K:art Studio: Expanding the Field of Image and Material
- Goddessarts Magazine

- 2 days ago
- 3 min read
Founded in London in 2022 by Angel Qin and Manka Yue, K:art Studio is an artist-led organisation dedicated to practice-based research and production. Emerging from a studio-oriented framework, the organisation developed around a sustained curatorial judgement: that the image must retain material autonomy and visual presence, and that experimentation need not exist in opposition to long-term cultural or institutional value.

In 2025, K:art Studio launched its contemporary art gallery programme, extending its research-led foundation into a more defined exhibition and representation structure. While maintaining its studio ethos, the organisation now operates across exhibitions, art fairs and prize initiatives, positioning itself as a platform that supports artists whose practices resist easy readability and sustain visual intensity over time.
Rather than amplifying spectacle, K:art Studio focuses on constructing conditions in which material, perception and structure remain in productive tension. Its programme emphasises artists who challenge inherited hierarchies, question infrastructural systems and construct works that require physical and cognitive engagement.
EXPO CHICAGO 2026: The Arsenal Index
At EXPO CHICAGO 2026, K:art Studio presents The Arsenal Index, a focused presentation examining the relationship between body and technology, tradition and modernity. The title references the “arsenal” as both a site of storage and a structure of strategy, suggesting a space where images accumulate force and operate within broader systems of control, logistics and meaning.


The exhibition foregrounds Dafu Yan as the principal artist. Yan’s practice responds to contemporary geopolitical and infrastructural realities, translating abstract systems of authority and verification into tangible spatial environments. Rather than presenting declarative political narratives, he constructs perceptual sites that require bodily navigation and sustained looking.
Two major works anchor the presentation:

Sima (2023)78 × 68 × 98 cmCarbonised ash, wood wax oil, hemp cloth, resin, iron, stainless steel
Sima reinterprets a historical term referring to the management of warhorses—a role situated between logistical labour and supreme command.

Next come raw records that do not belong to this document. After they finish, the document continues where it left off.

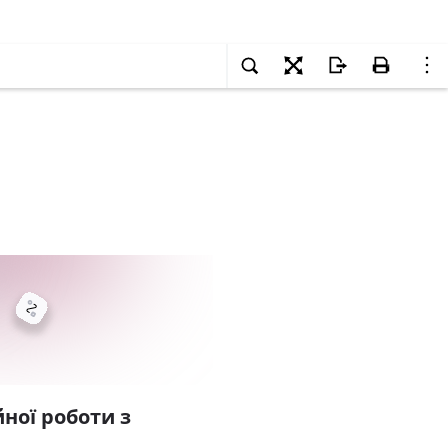
ної роботи з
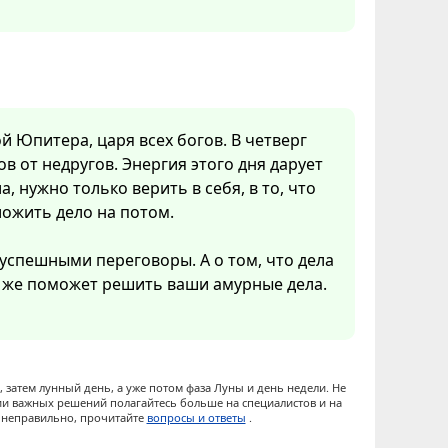
ой Юпитера, царя всех богов. В четверг
в от недругов. Энергия этого дня дарует
а, нужно только верить в себя, в то, что
ложить дело на потом.
 успешными переговоры. А о том, что дела
о же поможет решить ваши амурные дела.
 затем лунный день, а уже потом фаза Луны и день недели. Не
ии важных решений полагайтесь больше на специалистов и на
ы неправильно, прочитайте
вопросы и ответы
.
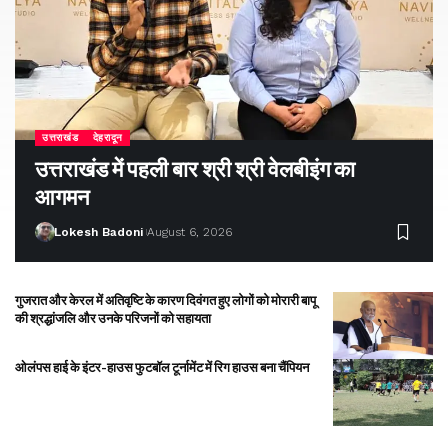
उत्तराखंड
देहरादून
उत्तराखंड में पहली बार श्री श्री वेलबीइंग का
आगमन
Lokesh Badoni
August 6, 2026
गुजरात और केरल में अतिवृष्टि के कारण दिवंगत हुए लोगों को मोरारी बापू
की श्रद्धांजलि और उनके परिजनों को सहायता
ओलंपस हाई के इंटर-हाउस फुटबॉल टूर्नामेंट में रिग हाउस बना चैंपियन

By displacing and redefining this function, the work unsettles inherited hierarchies of power. Operating simultaneously as image and object, it creates a suspended atmosphere in which monumentality and fragmentation coexist.

Logistics · Proved (2022)250 × 170 × 88 cmBirch panel, pine, stainless steel, white oak, arrows, oil paint, resin, rubber, periscope, electric light
Part of a paired installation, the work interrogates systems of verification and resource justification. Three focused lights illuminate the underside of a contained structure, raising a central question: are resources the ultimate rationale behind action? Through layered material construction, Yan renders visible the mechanisms through which authority is rationalised and stabilised.
Alongside Yan, the presentation includes work by Yucen Liu, whose interdisciplinary practice translates digital-age cultural symbols into sculptural form, exploring how technological systems reshape contemporary existence.
2026 Programme and Future Direction
Beyond EXPO CHICAGO, 2026 marks a significant year for K:art Studio’s international development. The organisation will participate in KunstRAI Amsterdam (22–26 April 2026), expanding its presence within the European art fair circuit.
In summer 2026, K:art Studio will present its annual exhibition in London, continuing its commitment to research-driven curatorial practice. In autumn 2026, it will launch the second edition of the KANE Art Prize, reinforcing its long-term investment in emerging artists and critical discourse.

Through exhibitions, art fairs and prize initiatives, K:art Studio continues to position itself as a platform where material experimentation, structural inquiry and sustained artistic development converge.